THE DATA: Begin
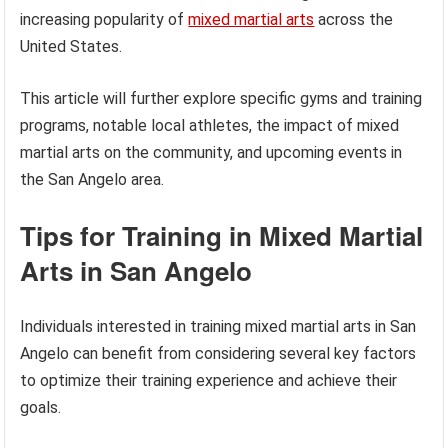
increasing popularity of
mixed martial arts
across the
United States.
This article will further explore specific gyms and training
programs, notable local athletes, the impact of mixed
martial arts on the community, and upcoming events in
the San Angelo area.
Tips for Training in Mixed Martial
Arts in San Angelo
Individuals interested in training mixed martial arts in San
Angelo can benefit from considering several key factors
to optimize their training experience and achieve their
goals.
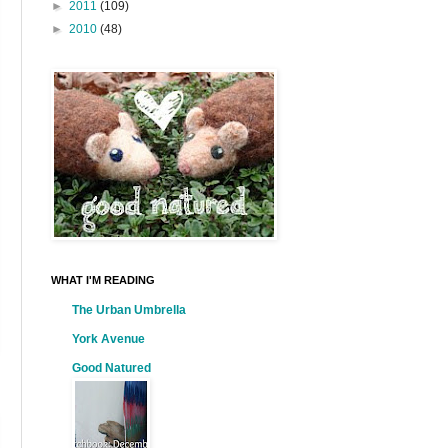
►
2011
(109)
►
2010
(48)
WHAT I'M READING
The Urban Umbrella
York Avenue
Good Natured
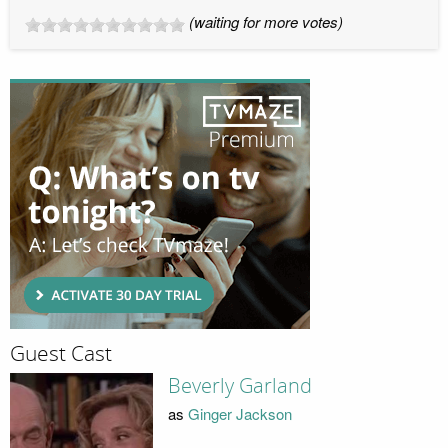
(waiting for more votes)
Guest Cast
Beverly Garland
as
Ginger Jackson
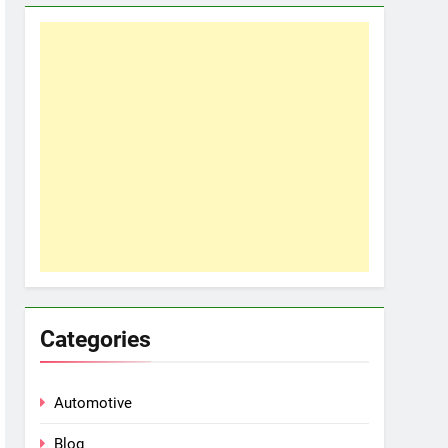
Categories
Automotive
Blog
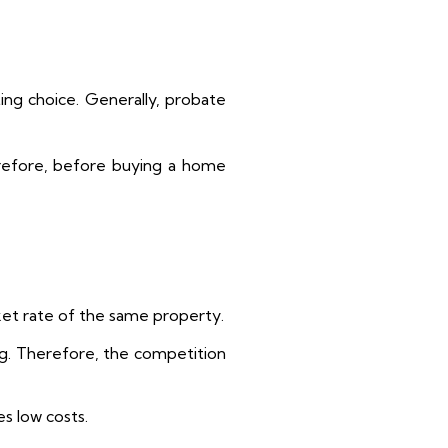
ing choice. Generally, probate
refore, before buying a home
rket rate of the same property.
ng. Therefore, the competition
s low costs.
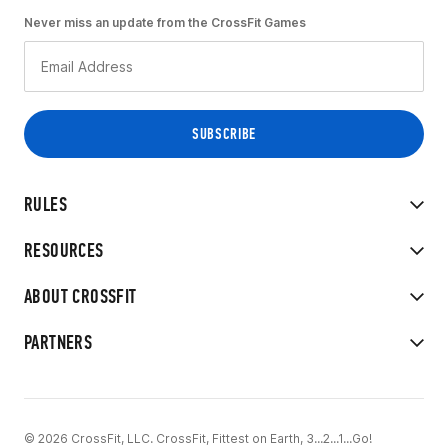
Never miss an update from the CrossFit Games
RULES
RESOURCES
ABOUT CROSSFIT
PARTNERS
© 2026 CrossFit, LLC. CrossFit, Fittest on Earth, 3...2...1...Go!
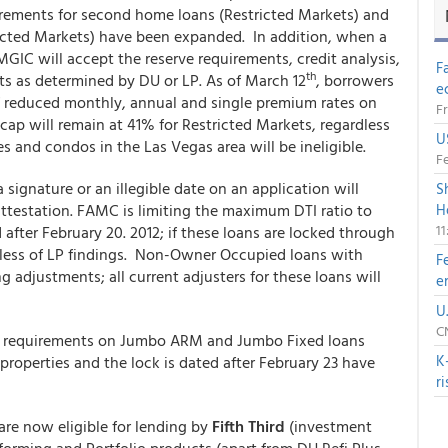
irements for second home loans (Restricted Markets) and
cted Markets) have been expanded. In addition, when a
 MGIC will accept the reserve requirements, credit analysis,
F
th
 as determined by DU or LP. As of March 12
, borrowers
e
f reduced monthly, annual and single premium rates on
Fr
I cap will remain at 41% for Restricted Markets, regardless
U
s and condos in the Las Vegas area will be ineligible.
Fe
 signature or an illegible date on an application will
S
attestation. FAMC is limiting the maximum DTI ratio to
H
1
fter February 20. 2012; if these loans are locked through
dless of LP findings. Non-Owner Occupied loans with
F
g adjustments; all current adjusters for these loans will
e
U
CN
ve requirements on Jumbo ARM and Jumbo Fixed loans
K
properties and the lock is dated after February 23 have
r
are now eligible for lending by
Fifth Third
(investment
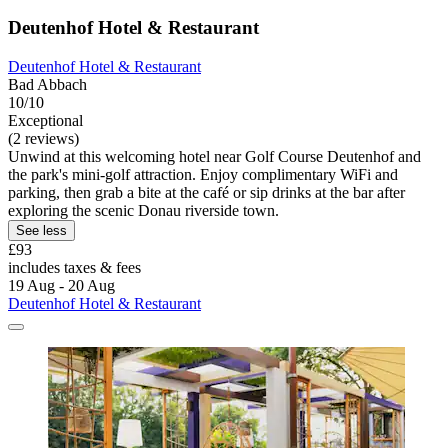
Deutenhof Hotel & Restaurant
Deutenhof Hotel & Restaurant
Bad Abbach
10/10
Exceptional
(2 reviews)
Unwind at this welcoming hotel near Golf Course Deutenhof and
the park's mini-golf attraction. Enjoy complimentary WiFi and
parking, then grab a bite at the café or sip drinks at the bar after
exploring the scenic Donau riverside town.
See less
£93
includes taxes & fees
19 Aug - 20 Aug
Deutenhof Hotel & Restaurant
THE DATA: End
Word for word, restate the lines from the line with "are now eligible for lending by" through the last line of the entries, and nothing beyond them. Omit pictures.

◆ **RESPONSE BELOW**
are now eligible for lending by
Fifth Third
(investment
Deutenhof Hotel & Restaurant
Deutenhof Hotel & Restaurant
Bad Abbach
10/10
Exceptional
(2 reviews)
Unwind at this welcoming hotel near Golf Course Deutenhof and
the park's mini-golf attraction. Enjoy complimentary WiFi and
parking, then grab a bite at the café or sip drinks at the bar after
exploring the scenic Donau riverside town.
See less
£93
includes taxes & fees
19 Aug - 20 Aug
Deutenhof Hotel & Restaurant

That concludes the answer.